このレビューはネタバレを含みます
テレビアニメ版『マクロスΔ』の再編集版。イツワリやサヨナラのように大幅な変更点があるわけではなく、あくまでテレビアニメ版のメインストーリーに沿って追加シーンやボイスが収録されている。
イツワリと同様に主人公とヒロインがパイロットとウタヒメになるまでを省略、もしくは短縮することでそれ以外のシーンに尺を割くことを可能にしている。劇場版Fでは生じた尺を使って三角関係を深掘りし、ライブシーンをアップグレードしていた。本作においてもライブシーンが大幅に強化されているが、三角関係は深掘りどころか無かったことにされているレベルでミラージュの恋愛に触れられない。

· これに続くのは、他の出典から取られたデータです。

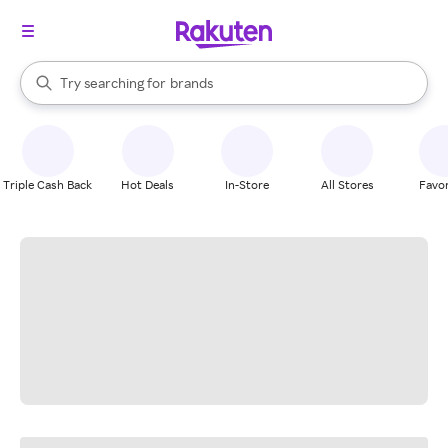
stores
When autocomplete results are available, use the up and down arrow k
Try searching for
brands
Search Rakuten
groceries
stores
Triple Cash Back
Hot Deals
In-Store
All Stores
Favor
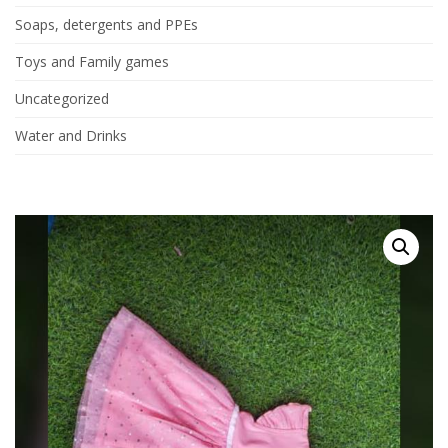
Soaps, detergents and PPEs
Toys and Family games
Uncategorized
Water and Drinks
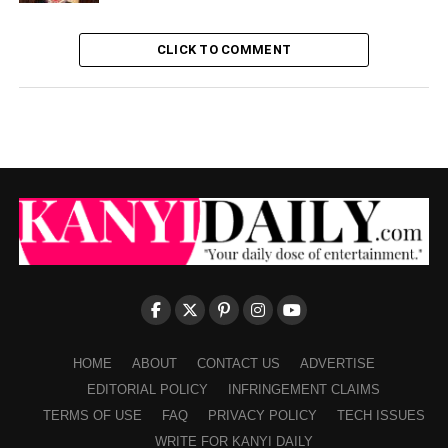
CLICK TO COMMENT
HOME
ABOUT
CONTACT US
ADVERTISE
EDITORIAL POLICY
INFRINGEMENT CLAIMS
TERMS OF USE
FAQ
PRIVACY POLICY
TECH ISSUES
WRITE FOR KANYI DAILY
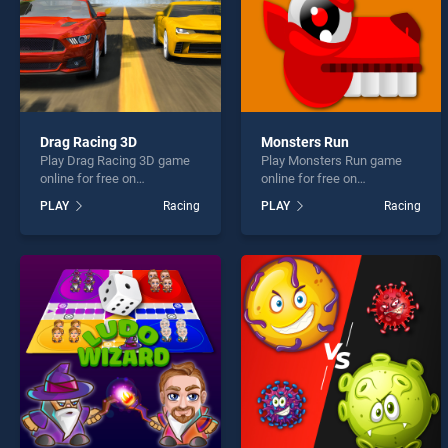
Drag Racing 3D
Monsters Run
Play Drag Racing 3D game
Play Monsters Run game
online for free on
online for free on
BradGames. Drag Racing
BradGames. Monsters Run
PLAY
Racing
PLAY
Racing
3D stands out as one of our
stands out as one of our top
top skill games, offering
skill games, offering
endless entertainment, is
endless entertainment, is
perfect for players seeking
perfect for players seeking
fun and challenge....
fun and challenge....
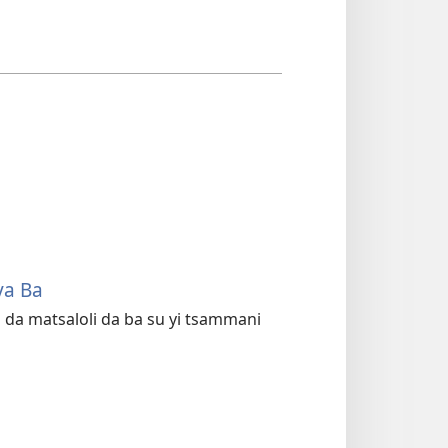
ya Ba
da matsaloli da ba su yi tsammani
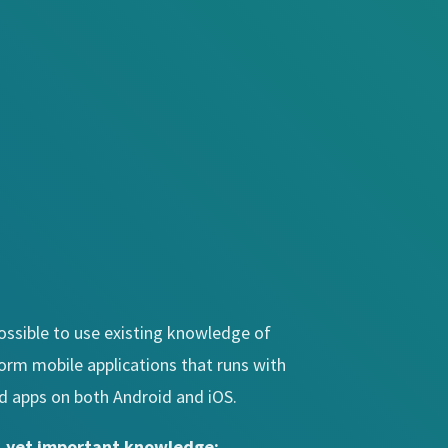
 possible to use existing knowledge of
form mobile applications that runs with
d apps on both Android and iOS.
l, yet important knowledge:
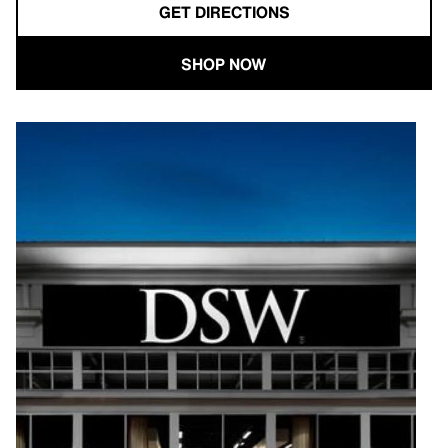
GET DIRECTIONS
SHOP NOW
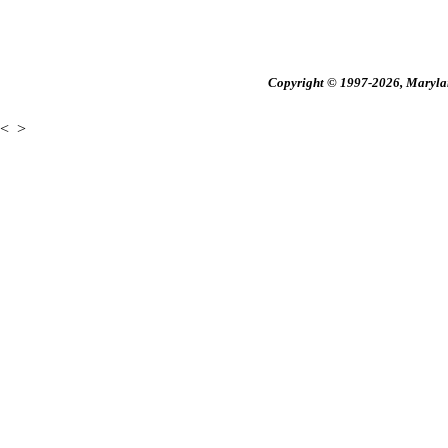
Copyright © 1997-2026, Maryland
<
>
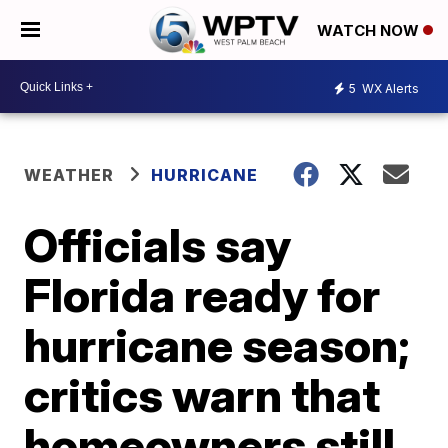
WATCH NOW
5
WX Alerts
WEATHER
HURRICANE
Officials say
Florida ready for
hurricane season;
critics warn that
homeowners still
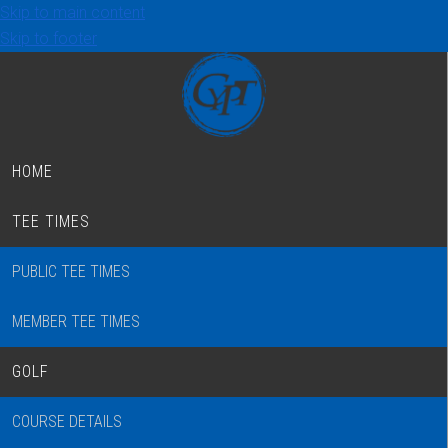
Skip to main content
Skip to footer
HOME
TEE TIMES
PUBLIC TEE TIMES
MEMBER TEE TIMES
GOLF
COURSE DETAILS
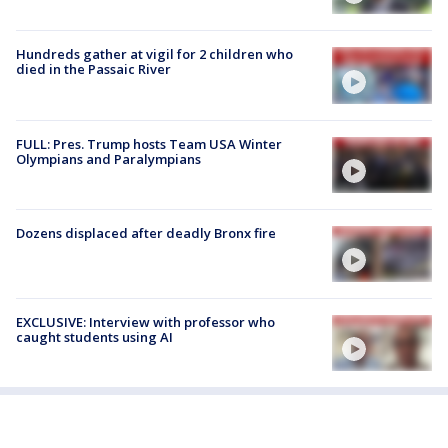
Hundreds gather at vigil for 2 children who
died in the Passaic River
FULL: Pres. Trump hosts Team USA Winter
Olympians and Paralympians
Dozens displaced after deadly Bronx fire
EXCLUSIVE: Interview with professor who
caught students using AI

テレビアニメ版との細かい相違点は多くあるが、大きな変更はやはりライブシーンに代表されるだろう。特に、3Dモデルを使用したライブシーンを挿入した点と、楽曲が変更されている点は特筆したい。テレビアニメ版では戦闘のたびにライブを披露する関係上、作り込まれたシーンが少なく、披露回数が多いことでテンプレ化してしまい激情を抱きづらくなってしまっているという問題を抱えていた。劇場版では、尺の都合ももちろんあるが、披露回数を絞り、『ワルキューレがとまらない』などキャッチーな曲を採用し、3Dモデルを使ったライブシーンを挿入するなど、1曲あたりから得られるインパクトを最大化する試みがなされていた。そのライブシーンについて、3Dになったことで手が抜かれているわけではなく、宇宙空間でライブすることを活かした縦横無尽のカメラワークと、ミンメイ・ディフェンスを彷彿とさせるホログラム技術によって近未来におけるライブ体験として説得力を損なうことなく満足のいく映画体験の水準に達していたように思う。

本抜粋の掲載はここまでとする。